Jim was so used to it that the silence always seemed wrong after the crowds thinned out at night but the patrols continued.
They were nearing their one-hour limit. A dog’s nose only went so long without a break. One hour on, half-hour off. Which was good, that gave him enough time to do the paperwork that was part of being a PSCO handler: patrol reports, daily security briefing, studying the faces of known risk agents and recent threats. A letter writer was usually just that, someone dumb enough to threaten the President’s life. Some even put their return address on the envelope. A single visit from the Secret Service was usually enough to scare those dummies back under the wire. But it didn’t hurt to have studied their faces in case they transitioned to The Crazies category.
That’s when he spotted the sixth type of visitor to the White House fence—The Newbie.
Reese Carver stood at the White House fence and tried to figure out what had changed.
Actually, she knew exactly what had changed, but she couldn’t reconcile how different it felt.

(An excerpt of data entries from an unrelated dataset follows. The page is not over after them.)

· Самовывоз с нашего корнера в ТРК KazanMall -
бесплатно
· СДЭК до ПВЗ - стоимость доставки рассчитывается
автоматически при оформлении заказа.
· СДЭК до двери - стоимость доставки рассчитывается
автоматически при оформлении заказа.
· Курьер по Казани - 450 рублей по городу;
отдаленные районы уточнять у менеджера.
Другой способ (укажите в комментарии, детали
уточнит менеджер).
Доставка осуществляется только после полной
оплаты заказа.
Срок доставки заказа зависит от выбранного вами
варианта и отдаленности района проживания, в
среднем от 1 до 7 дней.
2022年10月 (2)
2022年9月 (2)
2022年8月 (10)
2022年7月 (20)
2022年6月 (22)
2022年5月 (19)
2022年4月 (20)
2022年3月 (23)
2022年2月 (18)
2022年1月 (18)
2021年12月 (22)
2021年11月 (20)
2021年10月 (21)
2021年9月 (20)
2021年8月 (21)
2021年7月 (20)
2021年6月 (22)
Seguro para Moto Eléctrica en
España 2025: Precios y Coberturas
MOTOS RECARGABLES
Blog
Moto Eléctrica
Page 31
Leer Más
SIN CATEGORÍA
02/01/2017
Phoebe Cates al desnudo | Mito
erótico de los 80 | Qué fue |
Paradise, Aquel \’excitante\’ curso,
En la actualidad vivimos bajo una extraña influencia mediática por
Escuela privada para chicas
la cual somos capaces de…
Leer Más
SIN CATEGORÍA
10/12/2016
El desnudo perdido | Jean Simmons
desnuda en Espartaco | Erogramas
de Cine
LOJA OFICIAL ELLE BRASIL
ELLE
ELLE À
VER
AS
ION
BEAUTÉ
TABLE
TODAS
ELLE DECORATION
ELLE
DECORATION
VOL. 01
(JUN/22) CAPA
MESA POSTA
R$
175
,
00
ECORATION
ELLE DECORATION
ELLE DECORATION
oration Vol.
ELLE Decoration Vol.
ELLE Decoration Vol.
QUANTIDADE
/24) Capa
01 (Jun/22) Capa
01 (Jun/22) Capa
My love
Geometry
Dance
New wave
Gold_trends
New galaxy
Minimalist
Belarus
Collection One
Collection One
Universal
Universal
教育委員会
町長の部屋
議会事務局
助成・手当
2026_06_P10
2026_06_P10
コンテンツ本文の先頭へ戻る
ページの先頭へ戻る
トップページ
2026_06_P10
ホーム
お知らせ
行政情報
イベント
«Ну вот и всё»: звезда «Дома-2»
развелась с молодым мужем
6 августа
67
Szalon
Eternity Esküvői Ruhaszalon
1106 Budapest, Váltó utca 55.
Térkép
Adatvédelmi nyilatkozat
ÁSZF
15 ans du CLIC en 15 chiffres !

Two years driving for the Secret Service—mostly in San Francisco, LA, and New York. Six months ago she’d grabbed the brass ring and been accepted for the Presidential Motorcade.
When she first came aboard, she’d waited outside the gate in one of the escort vehicles.
Then they’d started bouncing her around: press corps van, support vehicles for carrying the staff who didn’t rate a ride in the President’s car or one of the spares, then Command and Control while the guys in the back handled route logistics on the fly, and even the front Sweep Car that checked the route out ahead of the Motorcade.
Hazmat had been hard on her nerves because she knew nothing about what those guys actually did.
Watchtower—the ECM or electronic countermeasures vehicle—was capable of suppressing remote explosive triggers. It could also detect incoming threats that used radar or ones that used laser-targeting and jam those as well. It had made her feel like she was constantly the precise target of the attack—even if there’d never been one. Roadrunner was also a mobile cell tower, satellite uplink, and everything else communications oriented, which convinced her she was being constantly irradiated. When she asked, the guys manning the vehicle hadn’t said the feeling was completely wrong.
She’d even driven Halfback—the lethal Chevy Suburban that carried the Presidential Protection Detail immediately behind the President’s limo. She’d liked that one. The agents were armed to the gills, including a pop-up-through-the-roof M134 Dillon Aero Minigun. Could have used that back on the NASCAR racetracks a few times on some of the assholes who thought ganging up to shut out a female driver was good sport.
With all these different assignments, it had gotten to the point where she’d driven every vehicle except for Stagecoach—the Presidential monster itself, also nicknamed The Beast for a reason—and the ambulance that always trailed along behind.